When time relative terms, such as “after,” “subsequent to,” “next,” “before,” and the like, are used to describe processes or operations of elements or configurations, or flows or steps in operating, processing, manufacturing methods, these terms may be used to describe non-consecutive or non-sequential processes or operations unless the term “directly”or “immediately”is used together.
In addition, when any dimensions, relative sizes etc. are mentioned, it should be considered that numerical values for an elements or features, or corresponding information (e.g., level, range, etc.) include a tolerance or error range that may be caused by various factors (e.g., process factors, internal or external impact, noise, etc.) even when a relevant description is not specified. Further, the term “may” fully encompasses all the meanings of the term “can”.
Hereinafter, various embodiments of the present disclosure will be described in detail with reference to accompanying drawings.
FIG. 1 is a diagram illustrating an example of the schematic configuration of a memory system 100 according to embodiments of the present disclosure.
Referring to FIG. 1, the memory system 100 according to the embodiments of the present disclosure may include at least one memory 110. The memory system 100 may include a controller 120 which controls the at least one memory 110.
The memory 110 may be, for example, volatile memory such as DRAM, SDRAM, DDR SDRAM and LPDDR SDRAM, but the memory 110 according to the embodiments of the present disclosure is not limited thereto. The memory 110 may be nonvolatile memory such as NAND flash memory, 3D NAND flash memory and NOR flash memory. One part of the memory 110 included in the memory system 100 may be volatile memory, and the other part may be nonvolatile memory.
The memory 110 may be one of various types of memory such as resistive RAM, phase change memory, magnetoresistive memory, ferroelectric memory and spin transfer torque memory. As the case may be, the memory 110 may be processing-in-memory which includes a computation function or a data processing function. In this case, a logic circuit which performs a computation function, etc. may be disposed inside the memory 110, or a memory cell array itself of the memory 110 may be used for a computation function. Alternatively, a logic circuit which performs a computation function, etc. may be located adjacent to the memory 110 outside the memory 110, and may perform a computational function, etc. based on a request from an external device.
The controller 120 may control the operation of the memory 110 on the basis of a command received from the external device or an internal command. For example, the controller 120 may control an operation of writing data to the memory 110 or reading data written to the memory 110. Alternatively, the controller 120 may be disposed separately from a memory controller which directly controls the write/read operation of the memory 110, and thereby, may perform various control on the memory 110 or perform processing or management on data stored in the memory 110.
The controller 120 may control the operation of the memory 110 while communicating with a device located outside the memory system 100. The memory system 100 may be, for example, a device which operates while communicating with an external device on the basis of the Compute Express Link (CXL) standard, and the controller 120 may perform control on the memory 110 while communicating with the external device according to the CXL standard. In this case, the controller 120 may also be referred to as a CXL controller by being distinguished from the aforementioned memory controller. The embodiments of the present disclosure may also be applied to the memory system 100 which communicates with an external device according to another interface, such as PCIe, other than the CXL standard.

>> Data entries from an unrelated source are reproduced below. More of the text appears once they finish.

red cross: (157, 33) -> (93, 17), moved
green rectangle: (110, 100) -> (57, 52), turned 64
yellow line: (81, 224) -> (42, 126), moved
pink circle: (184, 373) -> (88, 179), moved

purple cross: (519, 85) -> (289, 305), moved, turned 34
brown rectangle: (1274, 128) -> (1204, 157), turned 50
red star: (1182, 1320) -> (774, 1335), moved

The controller 120 may control the operation of the memory 110 according to a command and data received from a host device (i.e., an external device) 200 located outside the memory system 100.

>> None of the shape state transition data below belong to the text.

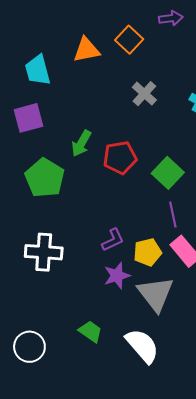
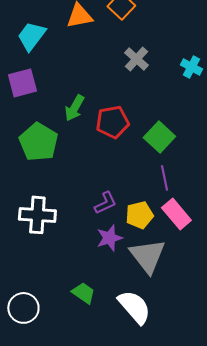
cyan trapezoid: (38, 70) -> (31, 36), turned 52

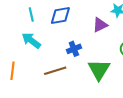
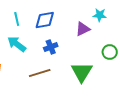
blue cross: (74, 49) -> (51, 47), moved

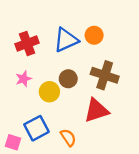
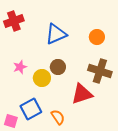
orange circle: (94, 35) -> (97, 37), moved
red cross: (27, 43) -> (14, 21), moved
brown cross: (105, 75) -> (100, 71), moved

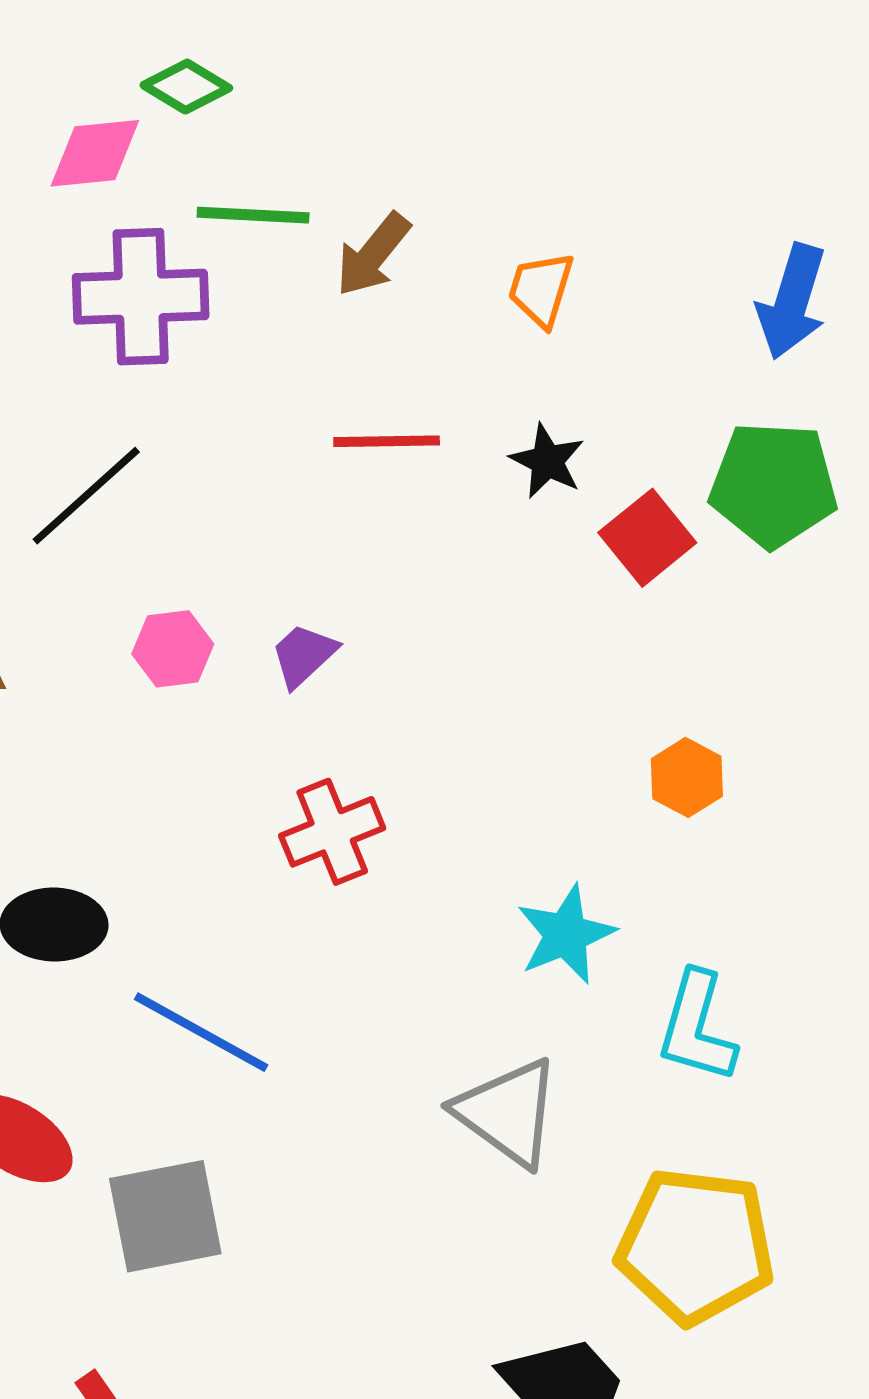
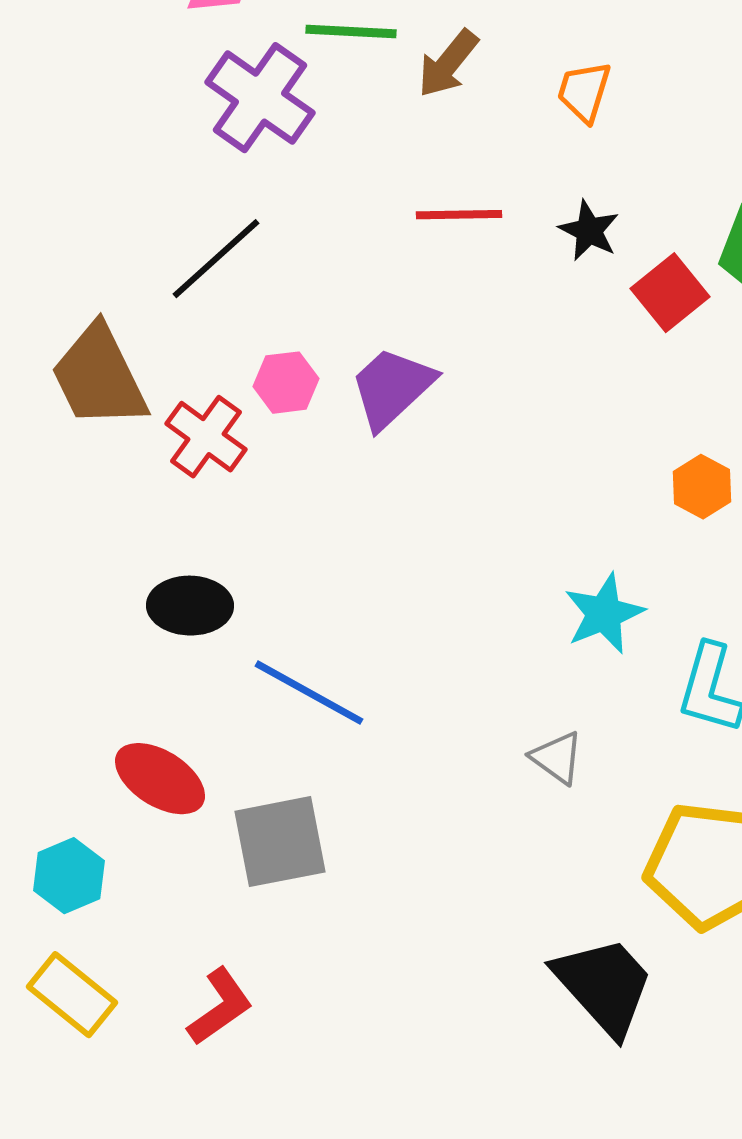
purple cross: (141, 297) -> (260, 98), turned 37
purple trapezoid: (304, 655) -> (392, 388), size x1.6
red cross: (332, 832) -> (206, 437), moved, turned -32
gray triangle: (508, 1112) -> (557, 758), size x0.6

For example, the host device 200 may be a computer, an ultra mobile PC (UMPC), a workstation, a personal digital assistant (PDA), a tablet, a mobile phone, a smartphone, an e-book, a portable multimedia player (PMP), a portable game player, a navigation device, a black box, a digital camera, a digital multimedia broadcasting (DMB) player, a smart television, a digital audio recorder, a digital audio player, a digital picture recorder, a digital picture player, a digital video recorder, a digital video player, a storage configuring a data center, one of various electronic devices configuring a home network, one of various electronic devices configuring a telematics network, an RFID (radio frequency identification) device, a mobility device (e.g., a vehicle, a robot or a drone) capable of traveling under human control or autonomous driving, or the like. Alternatively, the host device 200 may be a virtual/augmented reality device which provides a 2D or 3D virtual reality image or augmented reality image. In addition to the examples described above, the host device 200 may be any one of various electronic devices which require the memory system 100 capable of storing data for data processing.

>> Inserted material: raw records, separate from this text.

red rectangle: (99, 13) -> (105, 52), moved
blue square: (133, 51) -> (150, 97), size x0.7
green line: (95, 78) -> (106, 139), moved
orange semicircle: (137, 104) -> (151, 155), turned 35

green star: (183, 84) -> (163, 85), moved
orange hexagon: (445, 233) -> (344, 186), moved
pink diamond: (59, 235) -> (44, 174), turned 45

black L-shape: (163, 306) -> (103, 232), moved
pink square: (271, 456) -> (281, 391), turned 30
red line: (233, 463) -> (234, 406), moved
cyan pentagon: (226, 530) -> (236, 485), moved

The host device 200 may include at least one operating system. The operating system may manage and control overall functions and operations of the host device 200, and may control an interoperation between the host device 200 and the memory system 100. The operating system may be classified into a general operating system and a mobile operating system depending on the mobility of the host device 200.
The host device 200 and the controller 120 may be devices which are separated from each other. As the case may be, the controller 120 and the host device 200 may be implemented by being incorporated as one device. In this case, the function of the controller 120 may be implemented by being included in the host device 200, and the memory system 100 may include only a memory controller which controls the direct operation of the memory 110. In the following, for the sake of convenience in explanation, a case where the controller 120 is disposed in the memory system 100 separately from the host device 200 will be described as an example, but the embodiments of the present disclosure are not limited thereto.
The controller 120 of the memory system 100 may perform an operation of writing data to the memory 110 or reading data written to the memory 110 according to a request from the host device 200. When the memory system 100 includes a plurality of memories 110, the controller 120 may provide, to the host device 200, result data based on data read from the plurality of memories 110 according to a read request from the host device 200.
The data read from the plurality of memories 110 may include user data to be used by the host device 200, and may also include parity data for correcting an error when the error occurs in the read data. When an error occurs in the data read from the plurality of memories 110, the controller 120 may detect and correct the error and provide error-corrected data to the host device 200. Error correction may be performed by a circuit located inside or outside the controller 120 of the
FIG. 2 is a diagram illustrating an example of the configuration of the controller 120 included in the memory system 100 according to the embodiments of the present disclosure and an example of a method of performing a data read operation in the memory system 100.
Referring to FIG. 2, the memory system 100 may include a plurality of memories 110_1, . . . , 110_10 and the controller 120. FIG. 2 illustrates as an example a case where the memory system 100 includes ten memories 110, such as a first memory 110_1, a second memory 110_2, . . . , a tenth memory 110_10, but the embodiments of the present disclosure are not limited thereto.
The controller 120 may include, for example, a control circuit 121 and an error correction circuit (ECC) 122.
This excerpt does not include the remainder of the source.